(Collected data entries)
####

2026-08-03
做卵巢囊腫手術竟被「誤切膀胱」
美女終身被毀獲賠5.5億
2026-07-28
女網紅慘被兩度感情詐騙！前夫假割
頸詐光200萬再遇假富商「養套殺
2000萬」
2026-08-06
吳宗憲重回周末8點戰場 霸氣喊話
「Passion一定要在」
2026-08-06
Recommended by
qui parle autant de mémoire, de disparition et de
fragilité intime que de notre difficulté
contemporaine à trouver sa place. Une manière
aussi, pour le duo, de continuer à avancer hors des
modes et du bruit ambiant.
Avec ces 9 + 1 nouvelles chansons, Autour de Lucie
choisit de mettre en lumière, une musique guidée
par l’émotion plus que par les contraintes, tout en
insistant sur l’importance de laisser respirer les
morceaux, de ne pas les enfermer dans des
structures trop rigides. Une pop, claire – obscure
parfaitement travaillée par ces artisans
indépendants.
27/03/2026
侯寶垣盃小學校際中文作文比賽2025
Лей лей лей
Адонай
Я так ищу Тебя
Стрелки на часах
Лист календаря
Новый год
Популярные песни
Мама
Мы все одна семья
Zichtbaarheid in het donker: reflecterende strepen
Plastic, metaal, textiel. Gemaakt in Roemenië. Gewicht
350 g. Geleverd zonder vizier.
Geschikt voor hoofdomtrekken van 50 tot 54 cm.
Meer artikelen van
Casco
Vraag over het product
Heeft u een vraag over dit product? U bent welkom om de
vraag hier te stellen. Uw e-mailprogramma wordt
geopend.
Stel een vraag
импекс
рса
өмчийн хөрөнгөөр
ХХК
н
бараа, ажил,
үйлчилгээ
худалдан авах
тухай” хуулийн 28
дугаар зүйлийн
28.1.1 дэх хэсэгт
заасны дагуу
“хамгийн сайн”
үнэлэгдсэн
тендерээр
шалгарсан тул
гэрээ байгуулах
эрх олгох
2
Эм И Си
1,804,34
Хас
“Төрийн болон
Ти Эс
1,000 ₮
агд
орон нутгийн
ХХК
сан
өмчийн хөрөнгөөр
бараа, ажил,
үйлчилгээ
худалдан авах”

####

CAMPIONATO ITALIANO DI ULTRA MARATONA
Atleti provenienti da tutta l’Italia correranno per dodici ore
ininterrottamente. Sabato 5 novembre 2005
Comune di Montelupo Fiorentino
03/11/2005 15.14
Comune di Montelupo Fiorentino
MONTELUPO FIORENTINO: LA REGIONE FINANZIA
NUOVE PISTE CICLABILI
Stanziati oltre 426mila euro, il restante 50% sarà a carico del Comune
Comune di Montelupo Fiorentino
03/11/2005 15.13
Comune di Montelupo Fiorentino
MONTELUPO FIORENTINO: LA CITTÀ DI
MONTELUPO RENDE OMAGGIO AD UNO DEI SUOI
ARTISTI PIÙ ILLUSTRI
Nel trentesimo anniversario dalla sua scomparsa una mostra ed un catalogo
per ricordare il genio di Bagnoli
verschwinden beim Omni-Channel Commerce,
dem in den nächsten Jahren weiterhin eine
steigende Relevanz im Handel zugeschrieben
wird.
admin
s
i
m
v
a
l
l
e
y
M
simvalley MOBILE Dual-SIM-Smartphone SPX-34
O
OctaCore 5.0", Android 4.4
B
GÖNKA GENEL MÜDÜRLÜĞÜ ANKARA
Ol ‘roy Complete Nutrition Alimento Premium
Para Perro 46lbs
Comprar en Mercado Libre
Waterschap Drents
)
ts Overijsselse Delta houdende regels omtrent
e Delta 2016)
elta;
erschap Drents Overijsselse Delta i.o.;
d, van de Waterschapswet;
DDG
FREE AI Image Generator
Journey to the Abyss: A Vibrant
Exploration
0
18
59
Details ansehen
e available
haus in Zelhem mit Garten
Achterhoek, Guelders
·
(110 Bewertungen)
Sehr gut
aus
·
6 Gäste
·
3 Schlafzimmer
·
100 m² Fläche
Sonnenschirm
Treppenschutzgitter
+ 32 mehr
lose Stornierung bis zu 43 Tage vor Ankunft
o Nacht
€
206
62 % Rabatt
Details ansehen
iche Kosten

####

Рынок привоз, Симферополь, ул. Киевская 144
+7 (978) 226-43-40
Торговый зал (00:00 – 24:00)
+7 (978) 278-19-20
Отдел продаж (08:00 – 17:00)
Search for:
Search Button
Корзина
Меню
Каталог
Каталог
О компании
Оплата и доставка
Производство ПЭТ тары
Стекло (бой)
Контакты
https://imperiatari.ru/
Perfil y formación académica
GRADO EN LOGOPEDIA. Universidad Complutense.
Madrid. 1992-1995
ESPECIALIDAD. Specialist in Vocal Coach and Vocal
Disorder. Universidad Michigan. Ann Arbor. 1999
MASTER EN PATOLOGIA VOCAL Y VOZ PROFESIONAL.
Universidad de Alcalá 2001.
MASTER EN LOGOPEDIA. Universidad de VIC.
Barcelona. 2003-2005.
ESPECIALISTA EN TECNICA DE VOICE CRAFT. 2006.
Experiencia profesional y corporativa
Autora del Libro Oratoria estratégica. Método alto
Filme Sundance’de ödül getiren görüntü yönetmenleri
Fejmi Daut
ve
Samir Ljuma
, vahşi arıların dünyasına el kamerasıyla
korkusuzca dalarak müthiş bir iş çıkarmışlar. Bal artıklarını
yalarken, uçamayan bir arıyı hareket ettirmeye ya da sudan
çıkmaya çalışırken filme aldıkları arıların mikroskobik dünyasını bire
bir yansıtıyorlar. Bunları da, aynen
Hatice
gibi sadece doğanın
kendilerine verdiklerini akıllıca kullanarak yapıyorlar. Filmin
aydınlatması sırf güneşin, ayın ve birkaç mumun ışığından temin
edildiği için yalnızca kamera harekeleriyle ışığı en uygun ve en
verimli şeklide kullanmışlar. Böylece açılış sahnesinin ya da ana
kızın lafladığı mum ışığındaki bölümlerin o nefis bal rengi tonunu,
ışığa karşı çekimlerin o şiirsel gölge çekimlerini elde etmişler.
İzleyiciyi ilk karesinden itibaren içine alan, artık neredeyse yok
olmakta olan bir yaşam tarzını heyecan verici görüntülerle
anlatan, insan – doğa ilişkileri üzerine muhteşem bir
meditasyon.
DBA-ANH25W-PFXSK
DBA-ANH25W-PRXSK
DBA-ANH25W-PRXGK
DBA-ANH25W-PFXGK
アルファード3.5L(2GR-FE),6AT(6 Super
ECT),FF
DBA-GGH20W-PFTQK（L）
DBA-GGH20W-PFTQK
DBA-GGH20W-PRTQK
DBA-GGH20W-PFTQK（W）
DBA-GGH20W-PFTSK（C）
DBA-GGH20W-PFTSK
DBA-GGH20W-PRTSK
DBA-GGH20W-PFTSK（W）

####

Description of the task: The answer is the run of lines above from the line containing "Производство ПЭТ тары" through the line containing "Barcelona. 2003-2005.", copied exactly and alone.

Answer box:
Производство ПЭТ тары
Стекло (бой)
Контакты
https://imperiatari.ru/
Perfil y formación académica
GRADO EN LOGOPEDIA. Universidad Complutense.
Madrid. 1992-1995
ESPECIALIDAD. Specialist in Vocal Coach and Vocal
Disorder. Universidad Michigan. Ann Arbor. 1999
MASTER EN PATOLOGIA VOCAL Y VOZ PROFESIONAL.
Universidad de Alcalá 2001.
MASTER EN LOGOPEDIA. Universidad de VIC.
Barcelona. 2003-2005.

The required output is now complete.